Franco continues to learn robotics and is very happy because he built his second robot. His original plan was for this robot to be able to play Hopscotch, but since this is very difficult, he settles for a simpler version of this game.

On the floor, there is a board drawn with $$$N \times M$$$ squares. Let $$$(i,j)$$$ be the square located in row $$$i$$$ and column $$$j$$$. Due to the heavy rain lately, some of these squares are wet.

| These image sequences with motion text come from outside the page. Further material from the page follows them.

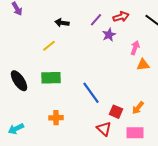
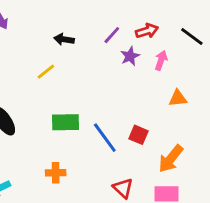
pink arrow: (135, 48) -> (161, 60), moved
green rectangle: (51, 78) -> (65, 122), moved
orange arrow: (138, 108) -> (171, 159), size x1.5
red square: (116, 112) -> (138, 135), moved

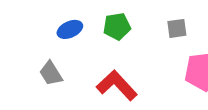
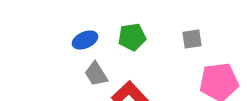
gray trapezoid: (51, 73) -> (96, 74), moved

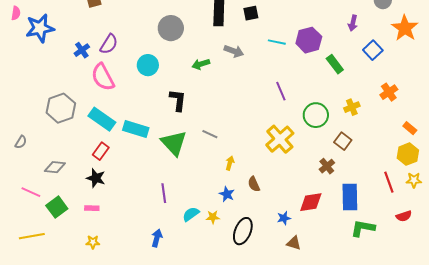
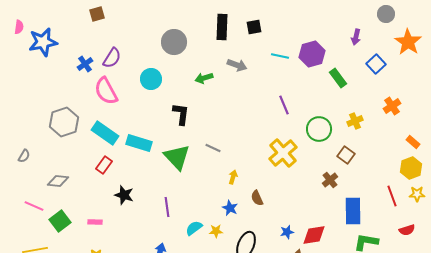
black star: (96, 178) -> (124, 195), moved
red diamond: (311, 202) -> (314, 235), moved

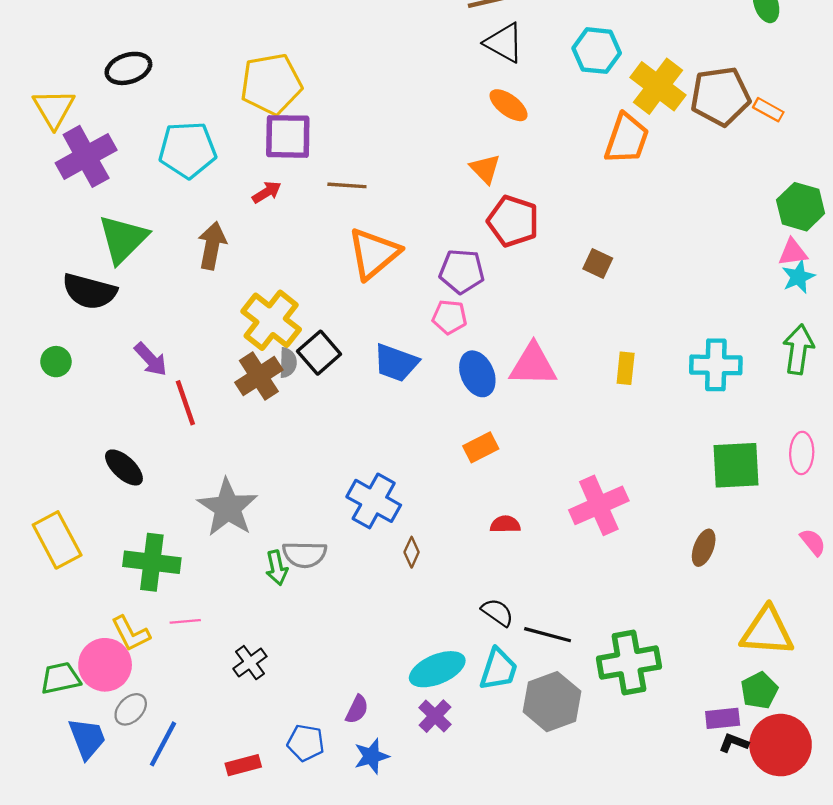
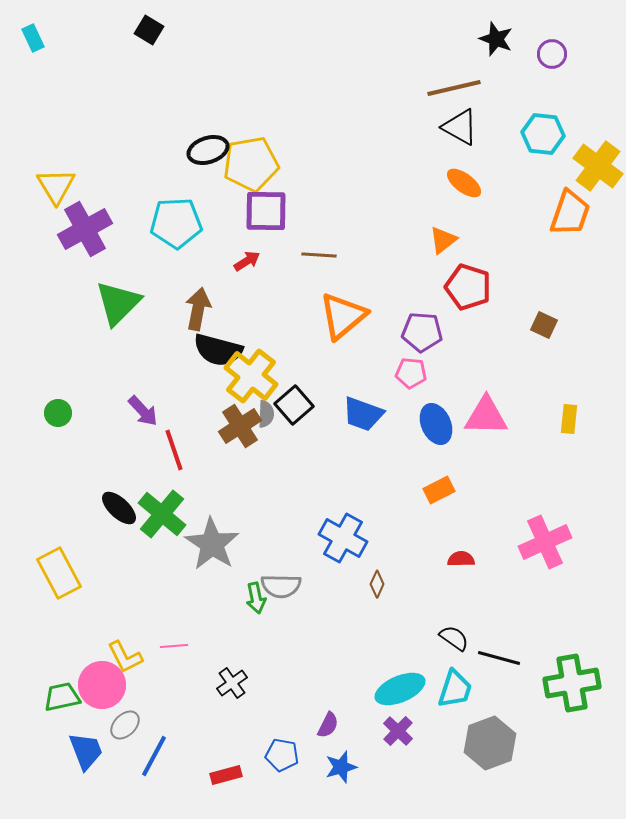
black ellipse: (128, 68) -> (208, 150), moved
orange triangle: (485, 169) -> (443, 240), turned 36
black semicircle: (89, 291) -> (218, 350), moved
green cross: (152, 562) -> (162, 514), moved, turned 33
gray hexagon: (552, 702) -> (490, 743), moved

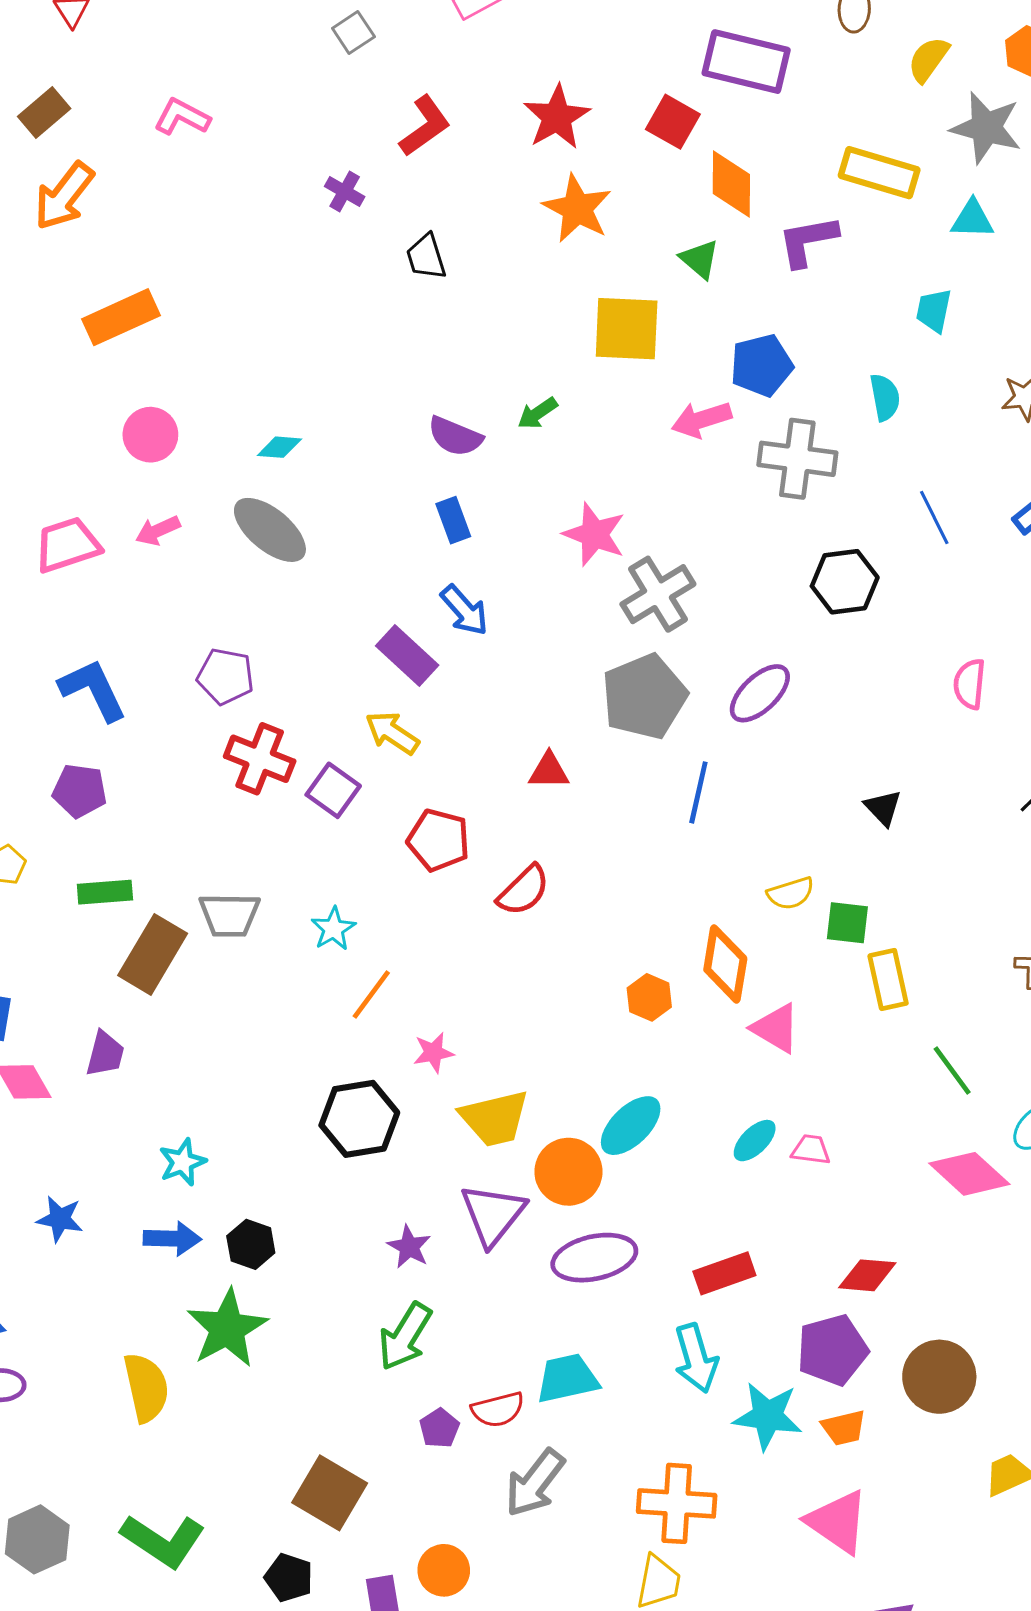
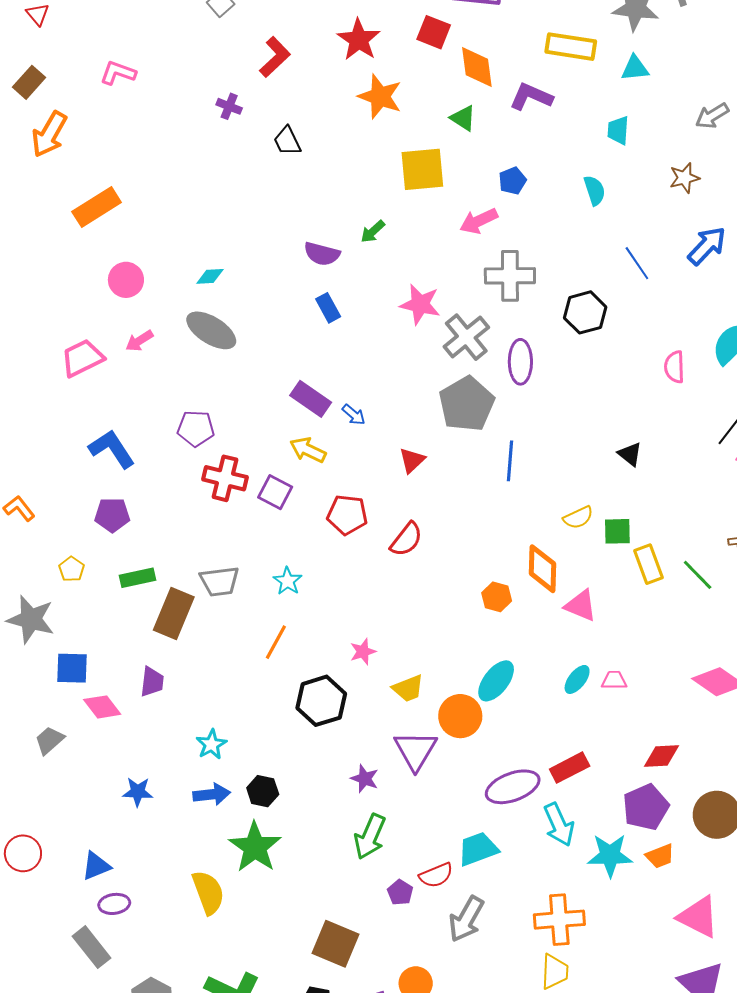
purple L-shape: (808, 241) -> (531, 97), turned 42
blue pentagon: (762, 365) -> (512, 181), size x0.7
gray cross: (797, 459) -> (510, 276), moved
blue arrow: (465, 610) -> (354, 415), moved, size x0.7
purple ellipse: (760, 693) -> (520, 362), moved, turned -39
red triangle: (549, 771) -> (412, 460), turned -36
orange line: (371, 995) -> (276, 642), moved
green line: (952, 1070) -> (698, 575), moved
yellow trapezoid: (495, 1118) -> (408, 688), size x0.7
purple ellipse: (594, 1258) -> (513, 787), moved
pink triangle: (837, 1522) -> (698, 917), moved

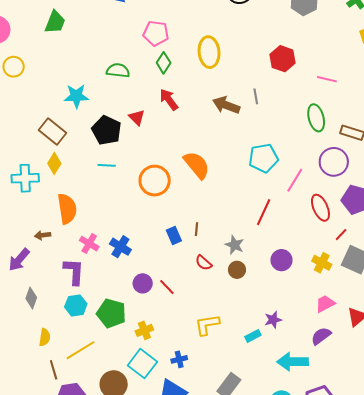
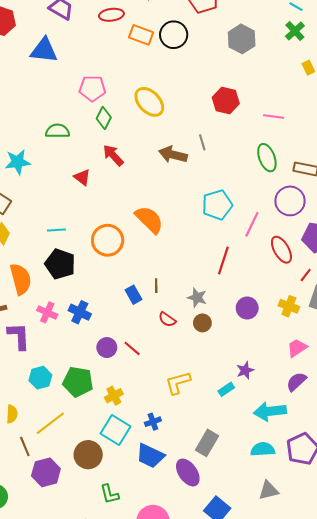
yellow ellipse: (209, 52) -> (149, 102), turned -32
black pentagon: (106, 130) -> (60, 264), moved
purple L-shape: (74, 271) -> (19, 336), moved

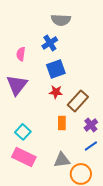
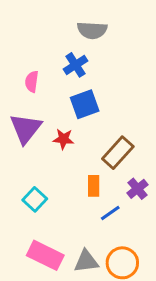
red star: (56, 92) -> (63, 139), moved
blue line: (91, 146) -> (110, 213), moved
pink rectangle: (24, 157) -> (45, 255), moved
gray triangle: (62, 160) -> (86, 261), moved

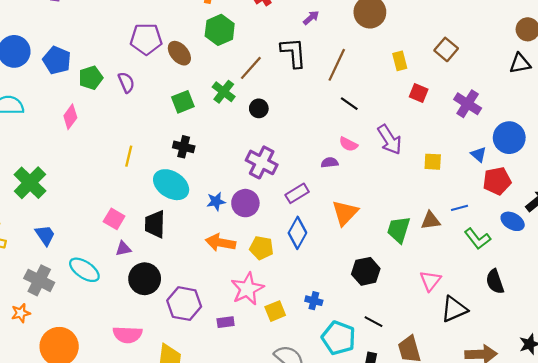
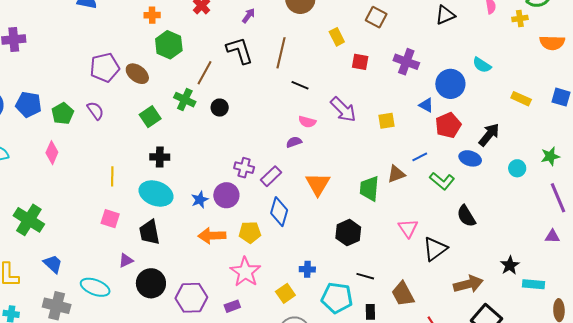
purple cross: (262, 162) -> (244, 168), moved, size x0.7
pink square: (114, 219) -> (110, 219), moved
yellow square: (275, 311) -> (285, 293), moved

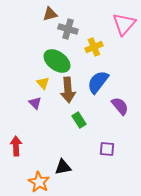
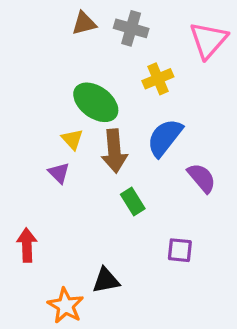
gray cross: (68, 29) -> (131, 28), moved

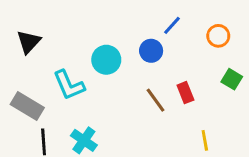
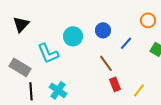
blue line: (172, 25) -> (126, 43), moved
red rectangle: (185, 93) -> (115, 84), moved
yellow line: (205, 140) -> (139, 90), turned 48

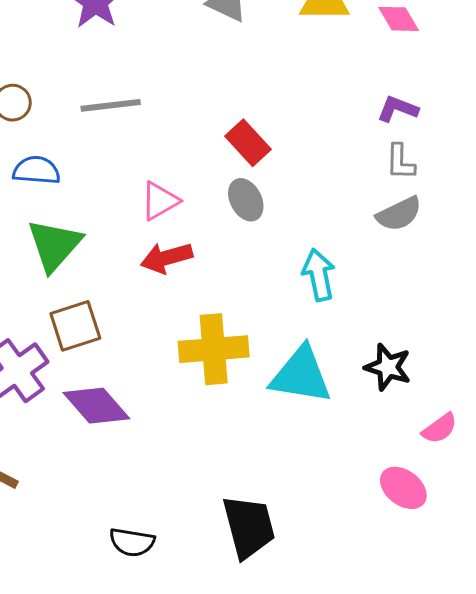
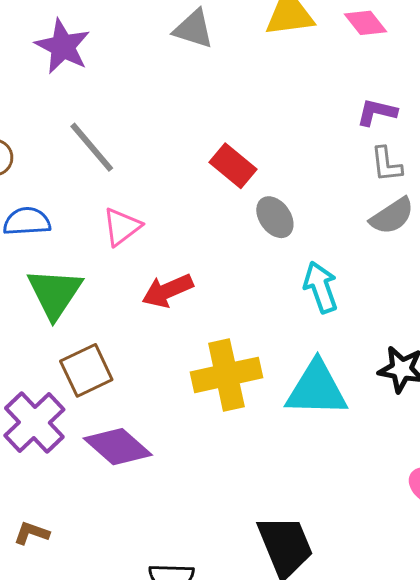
gray line: (111, 105) -> (92, 147), turned 64
gray ellipse: (246, 200) -> (275, 217), moved
pink triangle: (160, 201) -> (122, 227), moved

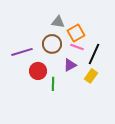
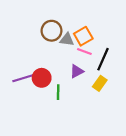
gray triangle: (58, 22) -> (67, 39), moved
brown circle: (52, 44) -> (51, 31), moved
purple line: (22, 52) -> (24, 78), moved

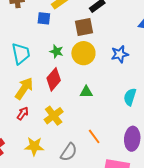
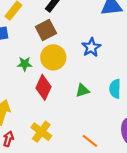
red diamond: (54, 79) -> (44, 87), moved
green triangle: (86, 92) -> (82, 90), moved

The robot can start its journey from any point outside the board and can only move horizontally and vertically, that is, in the directions parallel to the edges of the board. The robot can walk on both dry and wet squares. However, to change its direction of movement from vertical to horizontal (or vice versa), the robot must be inside a dry square. The robot can change its direction at most once in each square, but it can pass through it as many times as it wants. It can never change its direction by $$$180^\circ$$$. The journey must end outside the board.

For the journey to be valid, the robot must have changed its direction in all the dry squares. Below is a valid journey on a $$$3\times 3$$$ board, where the squares containing a circle are wet squares and the others are dry squares:

The goal is to determine a valid journey if it exists, for which each dry square must be assigned a distinct integer between $$$1$$$ and $$$s$$$ (where $$$s$$$ is the number of dry squares), so that the numbers indicate the order of the $$$s$$$ direction changes that the robot will make on the dry squares.